Interpreting the painting: Le déjeuner des canotiers

Luncheon_of_the_Boating_PartyLe déjeuner des canotiers is a painting by French impressionist Pierre-Auguste Renoir. It has another name in English which is called Luncheon of the Boating Party. 

The painting depicts a group of Renoir’s friends relaxing on a balcony at the Maison Fournaise along the Seine river in Chatou, France.

Aline Charigot, Renoir’s future wife, who was playing a small dog in the front.

Charles Ephrussi, who is a wealthy amateur art historian, collector and the editor of the Gazette des Beaux-Arts, wore a top hap in the background. The younger man to whom Ephrussi appears to be speaking, more casually attired in a brown coat and cap, he may be Jules Laforgue, Ephrussi’s personal secretary and also a poet and critic.

Actress Ellen Andée drunk from a glass in the center of the composition. Seated across from her is Baron Raoul Barbier.

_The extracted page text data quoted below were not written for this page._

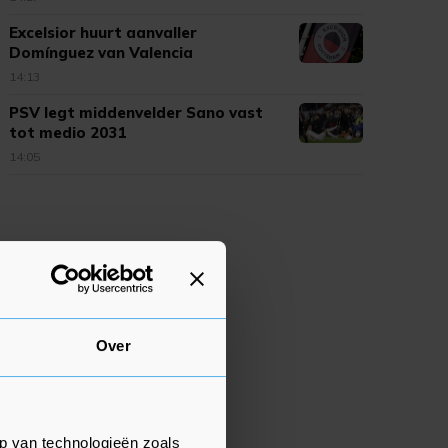
Excelsior huurt aanvaller
Domínguez van Valencia
14:13
PSV legt middenvelder Sano vast
tot medio 2031
14:05
Over
p van technologieën zoals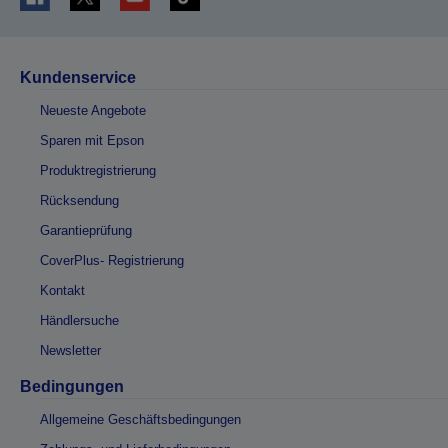
Kundenservice
Neueste Angebote
Sparen mit Epson
Produktregistrierung
Rücksendung
Garantieprüfung
CoverPlus- Registrierung
Kontakt
Händlersuche
Newsletter
Bedingungen
Allgemeine Geschäftsbedingungen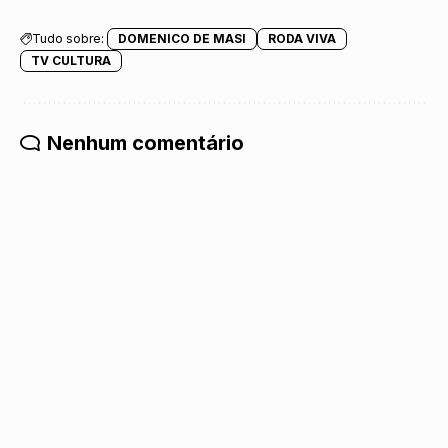
Tudo sobre:
DOMENICO DE MASI
RODA VIVA
TV CULTURA
Nenhum comentário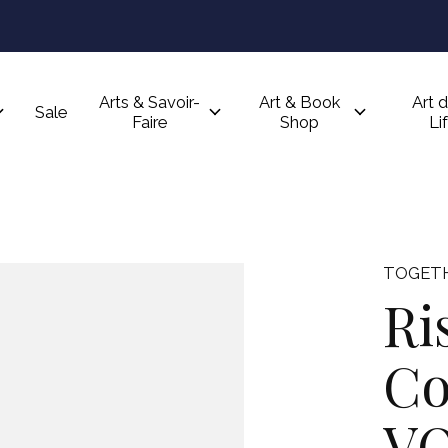
Arts & Savoir-
Art & Book
Art d
Sale
Faire
Shop
Li
TOGET
Ri
Co
V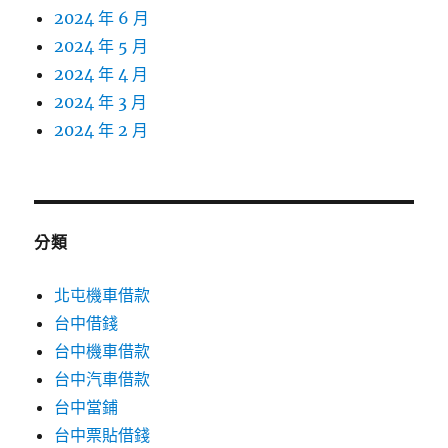
2024 年 6 月
2024 年 5 月
2024 年 4 月
2024 年 3 月
2024 年 2 月
分類
北屯機車借款
台中借錢
台中機車借款
台中汽車借款
台中當鋪
台中票貼借錢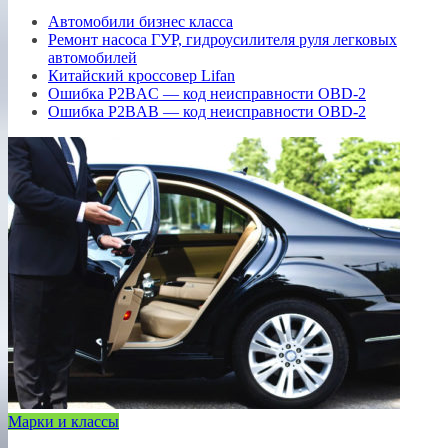
Автомобили бизнес класса
Ремонт насоса ГУР, гидроусилителя руля легковых
автомобилей
Китайский кроссовер Lifan
Ошибка P2BAC — код неисправности OBD-2
Ошибка P2BAB — код неисправности OBD-2
Марки и классы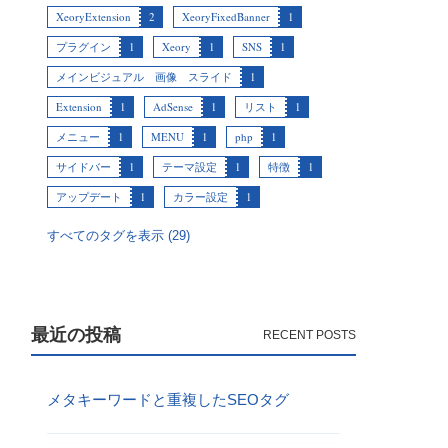
XeoryExtension
2
XeoryFixedBanner
1
プラグイン
1
Xeory
1
SNS
1
メインビジュアル 画像 スライド
1
Extension
1
AdSense
1
リスト
1
メニュー
1
MENU
1
php
1
サイドバー
1
テーマ設定
1
特徴
1
アップデート
1
カラー設定
1
すべてのタグを表示 (29)
最近の投稿
メタキーワードと重複したSEOタグ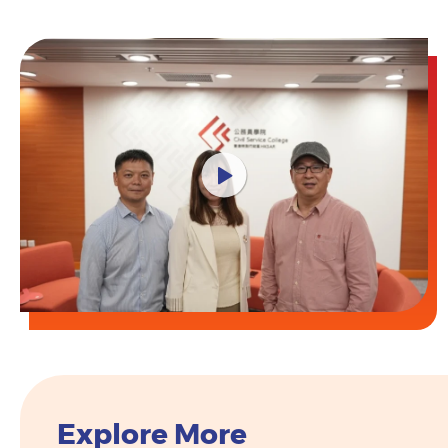
Explore More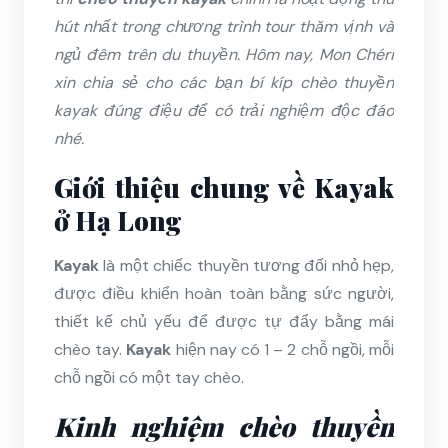
hút nhất trong chương trình tour thăm vịnh và
ngủ đêm trên du thuyền. Hôm nay, Mon Chéri
xin chia sẻ cho các bạn bí kíp chèo thuyền
kayak đúng điệu để có trải nghiệm độc đáo
nhé.
Giới thiệu chung về Kayak
ở Hạ Long
Kayak
là một chiếc thuyền tương đối nhỏ hẹp,
được điều khiển hoàn toàn bằng sức người,
thiết kế chủ yếu để được tự đẩy bằng mái
chèo tay.
Kayak
hiện nay có 1 – 2 chỗ ngồi, mỗi
chỗ ngồi có một tay chèo.
Kinh nghiệm chèo thuyền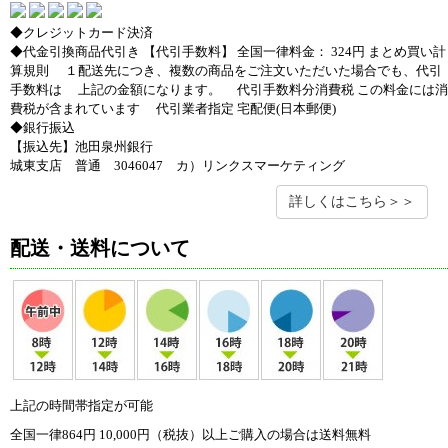
◆クレジットカード決済
◆代金引換商品代引き 【代引手数料】 全国一律料金： 324円 まとめ買い計
算規則 １配送先につき、複数の商品をご注文いただいた場合でも、代引
手数料は 上記の金額になります。 代引手数料分消費税 この料金には消
費税が含まれています 代引業者指定 宅配便(日本郵便)
◆銀行振込
【振込先】池田泉州銀行
城東支店 普通 3046047 カ）リンクスマーケティング
詳しくはこちら＞＞
配送・送料について
上記の時間帯指定が可能
全国一律864円 10,000円（税抜）以上ご購入の場合は送料無料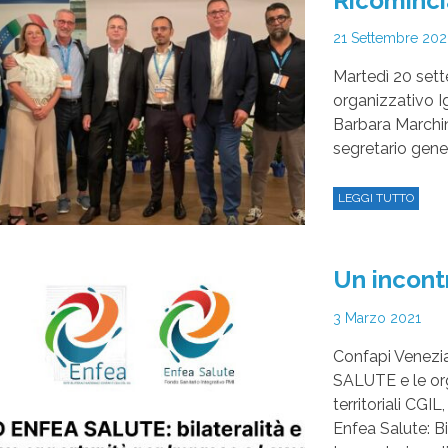
Ricomincia 
21 Settembre 20
Martedì 20 sett
organizzativo I
Barbara Marchin
segretario gener
LEGGI TUTTO
Un incontr
3 Marzo 2021
Confapi Venezi
SALUTE e le org
territoriali CGI
Enfea Salute: B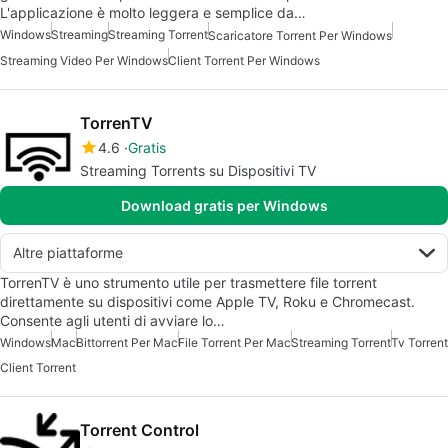
L'applicazione è molto leggera e semplice da…
Windows
Streaming
Streaming Torrent
Scaricatore Torrent Per Windows
Streaming Video Per Windows
Client Torrent Per Windows
TorrenTV
4.6
Gratis
Streaming Torrents su Dispositivi TV
Download gratis per Windows
Altre piattaforme
TorrenTV è uno strumento utile per trasmettere file torrent
direttamente su dispositivi come Apple TV, Roku e Chromecast.
Consente agli utenti di avviare lo…
Windows
Mac
Bittorrent Per Mac
File Torrent Per Mac
Streaming Torrent
Tv Torrent
Client Torrent
Torrent Control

Placed within but peripheral to the party are the proprietor’s daughter Louise-Alphonsine Fournaise and her brother, Alphonse Fournaise, Jr., both sporting traditional straw boaters and appearing to the left side of the image. Alphonsine is the smiling woman leaning on the railing; Alphonse, who was responsible for the boat rental, is the leftmost figure.

Also wearing boaters are figures appearing to be Renoir’s close friends Eugéne Pierre Lestringez and Paul Lhote, who is an artist. Renoir depicts them flirting with the actress Jeanne Samary in the upper righthand corner of the painting.

In the right foreground, Gustave Caillebotte wears a white boater’s shirt and flat-topped straw boaters hat as he sits backwards in his chair next to actress Angéle Legault and journalist Adrien Maggiolo. An art patron, painter, and important figure in the impressionist circle, Caillebotte was also an avid boatman and drew on that subject for several works.